Vumerity (Diroximel Fumarate) Prospective MS Pregnancy Exposure Registry

Status: Recruiting
Location: See all (7) locations...
Intervention Type: Drug, Biological
Study Type: Observational
SUMMARY

The primary objectives of the study are to estimate the risk of major congenital malformations (MCMs) in infants born to women with multiple sclerosis (MS) who were exposed to diroximel fumarate (DRF) at any time from 2 weeks after the first day of their last menstrual period (LMP) up through the first trimester of pregnancy and to comparatively evaluate pregnancy outcomes with MCMs in women with MS who were exposed to DRF at any time from 2 weeks after the first day of their LMP through the first trimester of pregnancy with the following: i) women with MS who were unexposed to disease modifying therapies (DMTs) and, ii) women with MS who were exposed to other DMTs (e.g., Avonex and Tysabri Pregnancy Registries). The secondary objective of the study is to evaluate pregnancy outcomes in women with DRF exposure at any time from 2 weeks after the first day of their LMP through the end of pregnancy compared with the following: i) women with MS who were unexposed to DMTs, ii) women with dimethyl fumarate (DMF) exposure, iii) women with MS who were exposed to other DMTs (e.g., Avonex and Tysabri Pregnancy Registries), and iv) women without MS (e.g., women from external, general population comparators).

Eligibility
Participation Requirements
Sex: Female
Healthy Volunteers: f
View:

• Participant must have a diagnosis of MS

• Documentation that the participant was one of the following:

‣ exposed to DRF at any time from 2 weeks after the first day of their LMP (i.e., conception date) up through any time during pregnancy. (If exact exposure dates are unknown, the reporter must be able to specify or estimate trimester of exposure).

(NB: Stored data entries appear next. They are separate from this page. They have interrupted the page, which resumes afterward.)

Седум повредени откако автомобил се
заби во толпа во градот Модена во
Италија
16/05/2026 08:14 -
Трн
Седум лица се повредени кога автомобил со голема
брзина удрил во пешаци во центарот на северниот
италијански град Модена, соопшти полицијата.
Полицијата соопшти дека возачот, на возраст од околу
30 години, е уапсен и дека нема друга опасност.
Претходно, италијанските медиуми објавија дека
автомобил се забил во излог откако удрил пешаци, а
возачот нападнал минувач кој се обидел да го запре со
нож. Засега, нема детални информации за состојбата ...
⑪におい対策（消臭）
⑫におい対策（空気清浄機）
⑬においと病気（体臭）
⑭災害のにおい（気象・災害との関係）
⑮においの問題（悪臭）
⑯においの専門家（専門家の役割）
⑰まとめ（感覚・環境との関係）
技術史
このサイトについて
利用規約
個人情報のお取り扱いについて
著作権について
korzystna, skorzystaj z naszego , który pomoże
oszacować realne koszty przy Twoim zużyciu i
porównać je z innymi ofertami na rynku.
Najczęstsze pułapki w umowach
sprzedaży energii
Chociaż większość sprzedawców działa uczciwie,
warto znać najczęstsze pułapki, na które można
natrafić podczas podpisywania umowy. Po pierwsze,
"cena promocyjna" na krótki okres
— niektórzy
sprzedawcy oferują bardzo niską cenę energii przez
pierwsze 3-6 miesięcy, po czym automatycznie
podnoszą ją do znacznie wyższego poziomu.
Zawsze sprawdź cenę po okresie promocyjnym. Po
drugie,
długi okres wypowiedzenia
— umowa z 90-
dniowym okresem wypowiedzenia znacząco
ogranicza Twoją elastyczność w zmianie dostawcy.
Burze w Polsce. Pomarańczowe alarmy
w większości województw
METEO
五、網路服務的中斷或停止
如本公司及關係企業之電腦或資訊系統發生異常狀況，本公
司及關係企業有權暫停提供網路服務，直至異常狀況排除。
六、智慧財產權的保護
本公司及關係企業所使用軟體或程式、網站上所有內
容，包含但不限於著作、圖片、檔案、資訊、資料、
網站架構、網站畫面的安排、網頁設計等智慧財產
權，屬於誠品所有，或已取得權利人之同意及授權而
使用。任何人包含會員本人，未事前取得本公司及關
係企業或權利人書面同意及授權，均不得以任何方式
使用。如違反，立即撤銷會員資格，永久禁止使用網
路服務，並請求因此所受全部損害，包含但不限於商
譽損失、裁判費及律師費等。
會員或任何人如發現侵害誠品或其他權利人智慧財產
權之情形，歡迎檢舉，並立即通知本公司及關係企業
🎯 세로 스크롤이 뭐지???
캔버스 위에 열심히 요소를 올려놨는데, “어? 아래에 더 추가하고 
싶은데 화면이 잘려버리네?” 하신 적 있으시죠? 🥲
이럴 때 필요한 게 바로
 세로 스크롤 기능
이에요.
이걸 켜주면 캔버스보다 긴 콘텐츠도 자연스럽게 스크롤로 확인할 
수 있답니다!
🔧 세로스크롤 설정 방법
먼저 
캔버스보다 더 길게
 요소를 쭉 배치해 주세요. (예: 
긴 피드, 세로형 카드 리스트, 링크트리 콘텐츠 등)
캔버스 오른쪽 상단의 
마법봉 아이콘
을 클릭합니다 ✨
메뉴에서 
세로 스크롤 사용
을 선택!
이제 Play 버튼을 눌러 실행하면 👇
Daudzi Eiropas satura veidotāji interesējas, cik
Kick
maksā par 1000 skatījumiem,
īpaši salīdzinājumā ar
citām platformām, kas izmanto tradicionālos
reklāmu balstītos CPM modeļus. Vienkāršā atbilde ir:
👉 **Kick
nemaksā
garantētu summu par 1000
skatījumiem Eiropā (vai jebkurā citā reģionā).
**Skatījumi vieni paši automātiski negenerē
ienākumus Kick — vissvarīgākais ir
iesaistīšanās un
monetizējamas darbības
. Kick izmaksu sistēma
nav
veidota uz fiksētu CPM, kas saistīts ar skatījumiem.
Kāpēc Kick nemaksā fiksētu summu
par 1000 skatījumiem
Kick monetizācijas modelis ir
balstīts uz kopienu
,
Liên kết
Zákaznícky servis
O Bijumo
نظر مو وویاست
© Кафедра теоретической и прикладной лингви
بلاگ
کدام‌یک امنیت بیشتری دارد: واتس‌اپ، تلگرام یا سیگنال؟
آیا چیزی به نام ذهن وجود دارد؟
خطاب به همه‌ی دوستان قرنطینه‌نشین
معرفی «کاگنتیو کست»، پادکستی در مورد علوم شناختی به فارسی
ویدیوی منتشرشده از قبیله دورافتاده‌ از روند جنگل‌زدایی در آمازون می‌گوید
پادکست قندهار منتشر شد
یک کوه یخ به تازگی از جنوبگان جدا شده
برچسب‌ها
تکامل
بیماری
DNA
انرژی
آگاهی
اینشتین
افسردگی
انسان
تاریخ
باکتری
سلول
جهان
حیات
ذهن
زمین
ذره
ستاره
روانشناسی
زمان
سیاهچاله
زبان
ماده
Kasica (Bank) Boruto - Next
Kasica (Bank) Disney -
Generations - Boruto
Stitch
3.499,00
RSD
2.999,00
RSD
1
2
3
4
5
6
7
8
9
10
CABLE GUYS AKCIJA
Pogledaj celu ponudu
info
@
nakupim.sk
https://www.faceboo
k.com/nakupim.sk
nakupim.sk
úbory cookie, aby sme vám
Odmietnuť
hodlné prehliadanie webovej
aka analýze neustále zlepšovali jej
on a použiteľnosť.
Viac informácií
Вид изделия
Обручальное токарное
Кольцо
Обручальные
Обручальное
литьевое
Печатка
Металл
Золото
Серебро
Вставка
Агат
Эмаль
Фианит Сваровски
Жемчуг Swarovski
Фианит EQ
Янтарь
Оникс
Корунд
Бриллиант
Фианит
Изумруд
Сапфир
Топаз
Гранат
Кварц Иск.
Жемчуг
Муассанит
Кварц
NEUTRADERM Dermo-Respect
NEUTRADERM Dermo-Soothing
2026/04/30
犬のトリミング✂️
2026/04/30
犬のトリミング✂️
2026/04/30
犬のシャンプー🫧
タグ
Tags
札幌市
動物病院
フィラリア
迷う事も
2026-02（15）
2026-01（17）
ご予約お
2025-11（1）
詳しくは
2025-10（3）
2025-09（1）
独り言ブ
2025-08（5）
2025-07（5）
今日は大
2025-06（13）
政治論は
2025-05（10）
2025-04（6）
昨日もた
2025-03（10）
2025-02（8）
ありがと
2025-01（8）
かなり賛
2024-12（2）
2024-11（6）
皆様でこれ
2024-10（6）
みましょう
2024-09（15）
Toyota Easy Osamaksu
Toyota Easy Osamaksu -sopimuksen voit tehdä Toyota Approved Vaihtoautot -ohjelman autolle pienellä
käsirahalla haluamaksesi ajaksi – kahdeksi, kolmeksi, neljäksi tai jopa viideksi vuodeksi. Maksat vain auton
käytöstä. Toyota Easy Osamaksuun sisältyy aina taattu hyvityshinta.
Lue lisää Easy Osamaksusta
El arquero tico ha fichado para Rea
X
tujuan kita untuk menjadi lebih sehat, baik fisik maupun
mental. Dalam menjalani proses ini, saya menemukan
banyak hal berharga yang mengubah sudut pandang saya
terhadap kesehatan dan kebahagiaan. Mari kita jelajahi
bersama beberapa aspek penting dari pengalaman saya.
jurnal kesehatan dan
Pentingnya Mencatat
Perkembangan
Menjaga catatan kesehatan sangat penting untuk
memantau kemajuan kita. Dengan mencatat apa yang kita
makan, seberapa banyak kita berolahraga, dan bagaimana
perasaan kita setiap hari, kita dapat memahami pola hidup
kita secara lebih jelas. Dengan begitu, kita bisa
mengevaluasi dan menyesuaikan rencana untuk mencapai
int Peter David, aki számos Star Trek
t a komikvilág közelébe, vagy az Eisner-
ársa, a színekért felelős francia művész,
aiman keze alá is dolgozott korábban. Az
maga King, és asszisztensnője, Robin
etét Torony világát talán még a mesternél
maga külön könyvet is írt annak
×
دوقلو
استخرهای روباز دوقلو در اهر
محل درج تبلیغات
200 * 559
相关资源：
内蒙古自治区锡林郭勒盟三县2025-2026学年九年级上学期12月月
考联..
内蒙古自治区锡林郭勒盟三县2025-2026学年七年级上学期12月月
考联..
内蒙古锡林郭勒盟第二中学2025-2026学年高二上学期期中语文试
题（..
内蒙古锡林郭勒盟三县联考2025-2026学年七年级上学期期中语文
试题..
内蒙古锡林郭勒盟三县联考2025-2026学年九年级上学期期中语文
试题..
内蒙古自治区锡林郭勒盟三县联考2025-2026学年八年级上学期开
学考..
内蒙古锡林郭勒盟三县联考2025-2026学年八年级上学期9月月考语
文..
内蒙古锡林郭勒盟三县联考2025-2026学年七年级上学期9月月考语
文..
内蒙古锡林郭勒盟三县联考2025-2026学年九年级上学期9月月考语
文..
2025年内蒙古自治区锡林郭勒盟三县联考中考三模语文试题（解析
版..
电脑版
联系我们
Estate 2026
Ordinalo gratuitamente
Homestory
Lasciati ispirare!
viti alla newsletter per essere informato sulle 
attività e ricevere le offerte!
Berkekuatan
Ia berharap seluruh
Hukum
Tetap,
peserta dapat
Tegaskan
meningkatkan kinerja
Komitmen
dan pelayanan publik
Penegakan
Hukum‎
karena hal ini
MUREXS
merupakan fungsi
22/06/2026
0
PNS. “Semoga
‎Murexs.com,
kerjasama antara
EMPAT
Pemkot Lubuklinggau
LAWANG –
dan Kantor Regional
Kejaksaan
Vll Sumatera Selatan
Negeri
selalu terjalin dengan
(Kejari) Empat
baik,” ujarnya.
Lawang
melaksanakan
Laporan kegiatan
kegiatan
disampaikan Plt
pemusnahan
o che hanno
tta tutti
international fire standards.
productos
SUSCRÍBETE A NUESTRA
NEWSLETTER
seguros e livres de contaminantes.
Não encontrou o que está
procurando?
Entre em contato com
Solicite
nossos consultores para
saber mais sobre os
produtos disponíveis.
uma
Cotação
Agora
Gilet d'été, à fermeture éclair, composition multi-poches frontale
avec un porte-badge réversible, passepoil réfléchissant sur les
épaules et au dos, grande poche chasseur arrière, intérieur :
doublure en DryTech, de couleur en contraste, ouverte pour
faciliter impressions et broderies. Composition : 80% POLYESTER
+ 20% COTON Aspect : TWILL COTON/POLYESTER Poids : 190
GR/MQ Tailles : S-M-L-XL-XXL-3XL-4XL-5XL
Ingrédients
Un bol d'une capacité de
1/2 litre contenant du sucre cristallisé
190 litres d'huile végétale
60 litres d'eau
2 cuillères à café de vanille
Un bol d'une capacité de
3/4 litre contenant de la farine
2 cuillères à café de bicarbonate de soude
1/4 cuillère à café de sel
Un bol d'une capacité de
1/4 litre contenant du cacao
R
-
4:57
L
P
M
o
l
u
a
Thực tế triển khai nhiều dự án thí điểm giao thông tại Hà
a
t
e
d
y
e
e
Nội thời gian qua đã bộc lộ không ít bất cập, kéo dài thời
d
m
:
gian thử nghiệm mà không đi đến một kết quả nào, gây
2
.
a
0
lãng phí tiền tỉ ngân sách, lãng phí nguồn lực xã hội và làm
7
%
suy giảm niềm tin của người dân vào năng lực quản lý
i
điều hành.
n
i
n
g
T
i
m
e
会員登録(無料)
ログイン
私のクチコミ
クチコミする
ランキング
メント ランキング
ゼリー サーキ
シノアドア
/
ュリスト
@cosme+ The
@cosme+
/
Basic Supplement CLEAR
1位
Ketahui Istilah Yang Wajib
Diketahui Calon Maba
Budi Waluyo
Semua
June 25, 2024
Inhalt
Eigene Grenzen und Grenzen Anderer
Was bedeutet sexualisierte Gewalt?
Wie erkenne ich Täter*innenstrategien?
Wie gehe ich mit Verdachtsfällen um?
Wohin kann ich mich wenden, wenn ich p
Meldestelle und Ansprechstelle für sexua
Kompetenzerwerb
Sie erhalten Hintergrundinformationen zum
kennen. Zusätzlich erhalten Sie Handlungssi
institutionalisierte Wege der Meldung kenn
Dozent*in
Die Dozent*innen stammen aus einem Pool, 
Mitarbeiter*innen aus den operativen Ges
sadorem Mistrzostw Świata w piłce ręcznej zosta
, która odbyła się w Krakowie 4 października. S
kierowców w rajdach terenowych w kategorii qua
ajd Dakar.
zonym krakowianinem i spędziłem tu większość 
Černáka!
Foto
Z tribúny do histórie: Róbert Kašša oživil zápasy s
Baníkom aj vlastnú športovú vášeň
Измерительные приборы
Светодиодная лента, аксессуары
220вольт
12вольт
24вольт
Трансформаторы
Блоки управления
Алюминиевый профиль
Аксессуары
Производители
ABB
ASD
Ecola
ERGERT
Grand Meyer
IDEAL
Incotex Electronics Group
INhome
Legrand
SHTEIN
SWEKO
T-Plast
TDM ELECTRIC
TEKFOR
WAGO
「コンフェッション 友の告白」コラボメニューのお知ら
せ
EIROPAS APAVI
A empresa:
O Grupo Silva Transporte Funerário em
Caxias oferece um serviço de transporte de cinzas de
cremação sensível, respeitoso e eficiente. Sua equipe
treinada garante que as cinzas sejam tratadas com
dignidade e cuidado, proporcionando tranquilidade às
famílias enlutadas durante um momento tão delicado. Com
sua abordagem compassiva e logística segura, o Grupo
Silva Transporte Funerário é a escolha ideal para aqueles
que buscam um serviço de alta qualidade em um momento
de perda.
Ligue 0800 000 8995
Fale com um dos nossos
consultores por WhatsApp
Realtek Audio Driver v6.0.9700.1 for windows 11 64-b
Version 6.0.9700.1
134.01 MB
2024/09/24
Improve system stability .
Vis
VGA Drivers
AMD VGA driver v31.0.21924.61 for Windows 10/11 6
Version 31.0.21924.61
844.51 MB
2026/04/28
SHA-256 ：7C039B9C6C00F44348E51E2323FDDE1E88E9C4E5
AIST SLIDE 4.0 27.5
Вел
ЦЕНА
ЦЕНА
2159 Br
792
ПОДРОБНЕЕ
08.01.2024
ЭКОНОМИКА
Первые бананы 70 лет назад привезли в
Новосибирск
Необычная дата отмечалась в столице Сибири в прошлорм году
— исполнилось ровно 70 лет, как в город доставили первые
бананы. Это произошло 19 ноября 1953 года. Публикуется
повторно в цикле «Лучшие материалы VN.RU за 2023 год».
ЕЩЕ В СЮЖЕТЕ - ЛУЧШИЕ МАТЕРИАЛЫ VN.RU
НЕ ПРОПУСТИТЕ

⁃ unexposed to any DMT during pregnancy, defined as having never received DMT therapy; discontinued treatment with DRF at least 1 day before 2 weeks after the first day of their LMP (i.e., conception date); or discontinued a non Registry-specified MS DMT more than 5 times its half-life prior to 2 weeks after the first day of their LMP (i.e., conception date)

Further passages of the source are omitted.